En ce premier jour de l’année 2023, avec toute ma petite famille réunie, nous sommes partis faire une promenade du côté de Thoard, à la chapelle Sainte Madeleine. Elle a ceci de caractéristique que, dans ce qui était ruines, l’artiste Andy Goldworthy, expert dans le Land Art, a créé une œuvre que j’aime beaucoup. En moi est montée, comme donnée, une invitation pour chacun de vous à l’occasion des traditionnels vœux de nouvel An.

Il s’agit d’une mandorle, tout en creux, faites de moellons de pierres : L’artiste lui-même nous sollicite pour habiter quelques instants cette cavité qui est « un espace où des personnes pourront se tenir, un lieu où d’autres se seront tenus avant elles, où d’autres se tiendront après. Chaque visiteur renforcera cette présence humaine… » Comme une manière de s’inscrire dans la ronde du temps et d’établir un lien de fraternité avec nos semblables, une chaîne de solidarité à travers les âges, desquels nous sommes, pour aujourd’hui, en ce simple temps de passage dans ce lieu, comme le pivot. Il nous reviendrait de faire le lien entre ceux avant nous et ceux qui nous suivront. Ne serait pas là une manière de vivre l’éternité dès maintenant ?

Une autre lecture nous a été donnée par deux personnes du village que nous avons croisées et qui y venait « faire un vœu pour l’année qui vient » : il s’agissait de se placer dans « l’œuf » et de prononcer en ce premier jour de l’an un vœu. Cette image de l’œuf m’a plu, car ouvert ou cassé, il invite à une naissance inédite pour démarrer l’année sous des auspices renouvelés. Belle invitation pour dire que chaque moment, chaque instant peut être l’occasion d’un nouveau départ : rien n’est figé, définitif, et il est toujours possible de repartir à neuf. Cet « œuf » est comme un berceau dressé pour passer d’une situation couchée à une mise debout pour franchir un seuil et oser un pas quand tout semble fermé. L’artiste a eu la délicatesse de poser une marche pour nous aider à sortir de ce qui pourrait être une bulle.

Pour ma part, j’ai partagé avec les miens ma propre lecture. J’ai vu dans cette mandorle le symbole d’un tombeau ouvert et vide. Il faut savoir que la forme en amande est celle qu’utilisaient les artistes du Moyen-âge pour y représenter le Christ en gloire. Le Christ vainqueur de la mort et appelant à Sa Vie : « Ne cherchez pas parmi les morts celui qui est vivant » semble dire ce vide. On retrouve aussi ce symbolisme dans le bouddhisme.

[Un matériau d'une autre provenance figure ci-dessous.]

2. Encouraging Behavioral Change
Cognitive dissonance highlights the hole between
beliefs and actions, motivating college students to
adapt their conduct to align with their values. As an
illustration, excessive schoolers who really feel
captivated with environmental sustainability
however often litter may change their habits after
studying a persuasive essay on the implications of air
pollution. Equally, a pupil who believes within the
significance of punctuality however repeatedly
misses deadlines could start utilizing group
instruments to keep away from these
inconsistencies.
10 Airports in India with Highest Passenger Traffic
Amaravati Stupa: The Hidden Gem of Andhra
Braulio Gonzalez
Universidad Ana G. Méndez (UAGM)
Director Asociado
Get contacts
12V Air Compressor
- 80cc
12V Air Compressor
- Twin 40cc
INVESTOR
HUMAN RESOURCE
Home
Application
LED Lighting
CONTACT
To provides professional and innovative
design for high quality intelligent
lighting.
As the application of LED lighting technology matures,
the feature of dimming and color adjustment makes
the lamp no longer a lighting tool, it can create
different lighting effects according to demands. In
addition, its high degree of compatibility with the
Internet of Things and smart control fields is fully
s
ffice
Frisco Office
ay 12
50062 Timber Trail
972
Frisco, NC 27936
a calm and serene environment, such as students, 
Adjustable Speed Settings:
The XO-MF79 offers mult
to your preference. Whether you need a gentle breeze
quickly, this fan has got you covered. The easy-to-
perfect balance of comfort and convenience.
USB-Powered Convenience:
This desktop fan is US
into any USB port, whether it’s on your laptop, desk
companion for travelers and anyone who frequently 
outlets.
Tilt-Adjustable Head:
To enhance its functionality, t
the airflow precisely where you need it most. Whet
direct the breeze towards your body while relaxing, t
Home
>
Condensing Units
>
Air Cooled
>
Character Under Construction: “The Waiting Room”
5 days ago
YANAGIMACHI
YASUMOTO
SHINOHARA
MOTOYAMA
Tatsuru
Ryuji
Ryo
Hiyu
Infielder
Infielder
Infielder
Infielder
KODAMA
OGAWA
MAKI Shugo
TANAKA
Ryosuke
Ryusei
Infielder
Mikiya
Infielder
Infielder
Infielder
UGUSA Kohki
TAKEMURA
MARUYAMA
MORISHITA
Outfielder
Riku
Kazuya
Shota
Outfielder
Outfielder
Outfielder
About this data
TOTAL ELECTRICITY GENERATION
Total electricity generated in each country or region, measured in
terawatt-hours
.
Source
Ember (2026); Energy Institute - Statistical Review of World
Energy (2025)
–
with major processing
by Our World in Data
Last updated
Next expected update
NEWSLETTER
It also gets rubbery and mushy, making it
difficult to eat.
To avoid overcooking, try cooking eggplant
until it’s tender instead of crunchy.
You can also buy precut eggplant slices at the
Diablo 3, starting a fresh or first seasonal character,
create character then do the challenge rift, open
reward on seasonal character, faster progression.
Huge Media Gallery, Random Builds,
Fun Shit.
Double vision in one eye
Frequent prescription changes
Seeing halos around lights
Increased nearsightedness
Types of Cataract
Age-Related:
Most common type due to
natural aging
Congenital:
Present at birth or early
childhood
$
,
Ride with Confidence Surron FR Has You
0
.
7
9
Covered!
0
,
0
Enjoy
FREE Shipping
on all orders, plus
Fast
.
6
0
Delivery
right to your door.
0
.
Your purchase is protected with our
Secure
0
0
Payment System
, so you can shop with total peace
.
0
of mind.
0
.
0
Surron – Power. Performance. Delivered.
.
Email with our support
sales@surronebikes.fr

Si la mandorle représente la sphère céleste, y habiter en son sein quelques instants, nous permet d’élever notre regard et notre vie vers des hauteurs plus « spirituelles » et ne pas se satisfaire des futilités routinières qui peuvent nous assaillir. Comme une proposition à ne pas s’appesantir, à choisir la Vie, à ouvrir ses portes, et à se laisser habiter par elle, plus que par la mort. C’est peut-être là tout le sens de cette rude montée montagnarde vers ce lieu.

Entrée sans porte

Mais il est un autre symbole que je retiens : cette coquille en forme d’amande fait face à l’entrée de la chapelle. Comme en vis-à-vis de ce tombeau ouvert, à travers ce qui était la porte qui n’existe plus,la pénombre s’ouvre vers la lumière extérieure et vers la vie, lumineuse, colorée et comme en germe dans son hibernation prometteuse de nouveaux printemps. Ce n’est plus une faille mais une immense béance qui appelle : Cette œuvre d’art n’est plus une tombe où nous pourrions nous enfermer, ce n’est pas un lieu d’habitation où demeurer. Elle n’est que signe, pour nous inviter à « voir » d’autres frontières, invisibles celles-là, celles où vivent, dans les désolations, des hommes et des femmes arrachés à la tendresse des leurs.L’expérience de nos morts et de nos ténèbres personnelles, tout comme l’absence d’un être cher, nous fait découvrir aussi, qu’à l’intime, une autre forme de présence se murmure comme une invitation confiante à vivre dans la Paix et à sortir de ces désolations.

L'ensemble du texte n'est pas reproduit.